SaMD Clinical Evaluation: How to Generate and Document Clinical Evidence for Software as a Medical Device Under FDA and EU MDR

How to conduct clinical evaluation for Software as a Medical Device (SaMD) — valid clinical association, analytical validation, and clinical performance under IMDRF N41, FDA requirements, and EU MDR Article 61, including generating clinical evidence without traditional clinical trials, real-world data strategies, and navigating the January 2026 FDA withdrawal of the SaMD clinical evaluation guidance.

Why SaMD Clinical Evaluation Is Different

Software as a Medical Device (SaMD) — software intended for medical purposes that operates independently of a physical medical device — presents unique challenges for clinical evaluation. Traditional medical device clinical evaluation relies heavily on physical testing, biocompatibility data, and clinical performance studies. SaMD has no physical form, no biocompatibility concerns, and often cannot be evaluated through traditional bench testing. Yet regulators require the same level of confidence in safety and effectiveness.

On January 6, 2026, the FDA formally withdrew its 2017 guidance "Software as a Medical Device (SaMD): Clinical Evaluation." Originally based on the International Medical Device Regulators Forum (IMDRF) framework document N41, the guidance had shaped how many organizations approached clinical evidence for standalone medical software. Its withdrawal does not reduce regulatory expectations — instead, it signals that the FDA wants manufacturers to adopt more tailored, risk-based clinical evidence strategies rather than following a single prescriptive framework. The IMDRF N41 principles remain foundational, and the EU MDR continues to reference them through MDCG 2020-1.

This creates a practical challenge for manufacturers. The regulatory bar has not been lowered, but the prescriptive roadmap has been removed. SaMD developers must now determine for themselves what clinical evidence is sufficient, justify that determination, and maintain lifecycle governance of their clinical evidence. This guide explains the three-pillar framework for SaMD clinical evaluation, how to generate clinical evidence when traditional clinical trials are impractical, what FDA and EU MDR expect in your submissions, and how to manage clinical evidence as an ongoing lifecycle activity.

The Three Pillars of SaMD Clinical Evaluation

The IMDRF N41 framework established three pillars for SaMD clinical evaluation that remain the foundational approach used globally, even after the FDA's withdrawal of its specific guidance. Each pillar builds upon the previous one.

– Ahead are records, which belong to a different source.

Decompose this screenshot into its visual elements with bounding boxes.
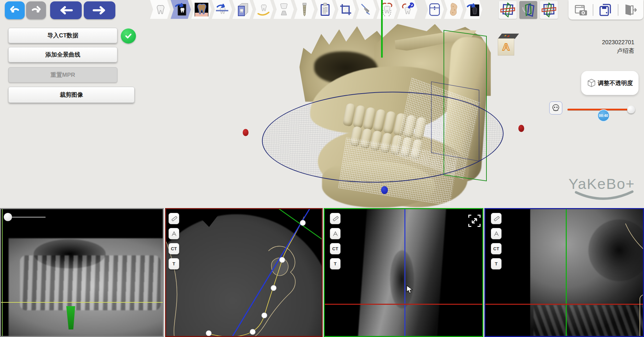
anesthesia-needle-icon — [359, 3, 373, 16]
tooth-volume-crop-icon — [236, 3, 249, 16]
back-arrow-icon — [58, 5, 74, 15]
implant-button[interactable] — [294, 0, 314, 19]
crown-icon — [278, 3, 290, 16]
measure-length-button[interactable] — [491, 213, 502, 224]
save-views-button[interactable] — [599, 3, 612, 17]
measure-angle-button[interactable] — [330, 228, 341, 239]
treatment-report-button[interactable] — [315, 0, 335, 19]
rotate-handle-bottom[interactable] — [381, 186, 388, 194]
case-box-icon — [428, 2, 441, 17]
cube-icon — [587, 79, 596, 87]
tooth-number-button[interactable]: T — [169, 258, 179, 269]
tangent-line[interactable] — [278, 209, 323, 241]
implant-icon — [300, 2, 309, 17]
adjust-opacity-button[interactable]: 调整不透明度 — [581, 71, 639, 95]
skull-opacity-toggle[interactable] — [549, 101, 562, 115]
divider — [618, 4, 618, 16]
cross-blue-axis[interactable] — [404, 209, 405, 337]
pano-left-reference-line[interactable] — [2, 209, 3, 337]
mpr-3d-planes-button[interactable] — [499, 1, 517, 19]
slice-slider-track[interactable] — [11, 217, 46, 218]
undo-button[interactable] — [5, 1, 25, 19]
panoramic-curve-path[interactable] — [207, 217, 304, 337]
cross-section-canal — [390, 250, 414, 309]
cross-red-axis[interactable] — [325, 304, 483, 305]
ct-value-button[interactable]: CT — [169, 243, 179, 254]
panel-cross-section[interactable]: CT T — [324, 208, 483, 337]
measure-angle-button[interactable] — [169, 228, 179, 239]
panel-panoramic[interactable] — [0, 208, 164, 337]
xray-export-button[interactable] — [463, 0, 482, 19]
orientation-cube-front: A — [498, 38, 514, 56]
opacity-slider-handle[interactable] — [627, 106, 635, 113]
tooth-view-button[interactable] — [150, 0, 170, 19]
curve-control-points[interactable] — [206, 220, 306, 336]
measure-angle-button[interactable] — [491, 228, 502, 239]
tooth-repair-icon — [400, 2, 415, 17]
tooth-number-button[interactable]: T — [491, 258, 502, 269]
orientation-cube-top — [498, 34, 519, 39]
cross-section-line[interactable] — [231, 209, 311, 337]
crop-image-tool-icon — [339, 3, 353, 16]
measure-length-button[interactable] — [330, 213, 341, 224]
tooth-section-icon — [194, 2, 209, 17]
tooth-xray-import-button[interactable] — [171, 0, 191, 19]
forward-arrow-icon — [92, 5, 107, 15]
mpr-all-planes-button[interactable] — [540, 1, 558, 19]
gum-tissue-button[interactable] — [444, 0, 463, 19]
redo-icon — [31, 5, 42, 15]
panoramic-curve-button[interactable] — [253, 0, 273, 19]
yakebot-dental-app: 导入CT数据 添加全景曲线 重置MPR 裁剪图像 — [0, 0, 644, 337]
import-ct-button[interactable]: 导入CT数据 — [8, 28, 117, 43]
add-panoramic-curve-button[interactable]: 添加全景曲线 — [8, 47, 117, 62]
measure-length-button[interactable] — [169, 213, 179, 224]
tooth-number-button[interactable]: T — [330, 258, 341, 269]
tooth-section-button[interactable] — [191, 0, 211, 19]
crown-button[interactable] — [274, 0, 294, 19]
tangential-contour-overlay — [485, 209, 644, 337]
window-actions — [568, 0, 643, 20]
screenshot-button[interactable] — [574, 3, 588, 16]
anesthesia-needle-button[interactable] — [356, 0, 376, 19]
redo-button[interactable] — [26, 1, 46, 19]
slice-slider-handle[interactable] — [4, 213, 12, 221]
panel-tangential[interactable]: CT T — [484, 208, 644, 337]
patient-info: 2023022701 卢绍斋 — [602, 38, 634, 55]
screenshot-icon — [574, 3, 588, 16]
panel-axial[interactable]: CT T — [165, 208, 323, 337]
orientation-cube[interactable]: A — [496, 34, 516, 56]
tooth-occlusal-plane-button[interactable] — [212, 0, 232, 19]
rotate-handle-right[interactable] — [518, 125, 524, 132]
xray-export-icon — [466, 2, 480, 17]
pano-axial-reference-line[interactable] — [1, 302, 164, 303]
rotate-handle-left[interactable] — [243, 129, 249, 136]
tooth-volume-crop-button[interactable] — [232, 0, 253, 19]
mpr-sagittal-plane-icon — [521, 2, 536, 17]
orientation-label: A — [502, 41, 510, 53]
crop-image-tool-button[interactable] — [335, 0, 356, 19]
ct-value-button[interactable]: CT — [491, 243, 502, 254]
undo-icon — [9, 5, 20, 15]
rotation-axis-line[interactable] — [381, 0, 383, 58]
gum-tissue-icon — [448, 2, 460, 17]
tooth-occlusal-plane-icon — [215, 3, 229, 16]
exit-button[interactable] — [623, 3, 638, 17]
timer-badge: 00:40 — [597, 109, 610, 122]
tooth-extraction-button[interactable] — [377, 0, 397, 19]
crop-image-button[interactable]: 裁剪图像 — [8, 87, 135, 103]
mpr-3d-planes-icon — [500, 2, 515, 17]
adjust-opacity-label: 调整不透明度 — [598, 79, 633, 87]
back-button[interactable] — [50, 1, 82, 19]
tooth-repair-button[interactable] — [397, 0, 417, 19]
save-icon — [599, 3, 612, 17]
exit-icon — [623, 3, 638, 17]
ct-value-button[interactable]: CT — [330, 243, 341, 254]
yakebot-logo: YaKeBo+ — [568, 176, 642, 204]
mpr-sagittal-plane-button[interactable] — [519, 1, 537, 19]
case-box-button[interactable] — [425, 0, 444, 19]
forward-button[interactable] — [84, 1, 115, 19]
fullscreen-icon — [468, 214, 481, 228]
fullscreen-button[interactable] — [466, 213, 483, 229]
mpr-all-planes-icon — [541, 2, 556, 17]
reset-mpr-button[interactable]: 重置MPR — [8, 67, 117, 83]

Pillar 1: Valid Clinical Association

A valid clinical association establishes that the output of the SaMD is clinically meaningful — that there is a legitimate scientific basis for the relationship between the software's output and the targeted clinical condition. This answers the question: Does the clinical science support what this software is claiming to do?

For example, if a SaMD analyzes retinal images to screen for diabetic retinopathy, the valid clinical association is the established relationship between the retinal features the software detects and the presence or absence of diabetic retinopathy as confirmed by clinical standards. The association is supported by ophthalmology literature, clinical practice guidelines, and established diagnostic criteria.

Establishing a valid clinical association typically involves:

Literature review of the clinical science supporting the SaMD's intended function
Analysis of clinical guidelines and consensus statements
Expert clinical opinion confirming the clinical relevance of the SaMD output
Documentation of the clinical pathway from SaMD output to patient management decision

Pillar 2: Analytical Validation (Technical Performance)

Analytical validation demonstrates that the software accurately and reliably measures, detects, or processes the data it claims to handle. This answers the question: Does the software work correctly from a technical standpoint?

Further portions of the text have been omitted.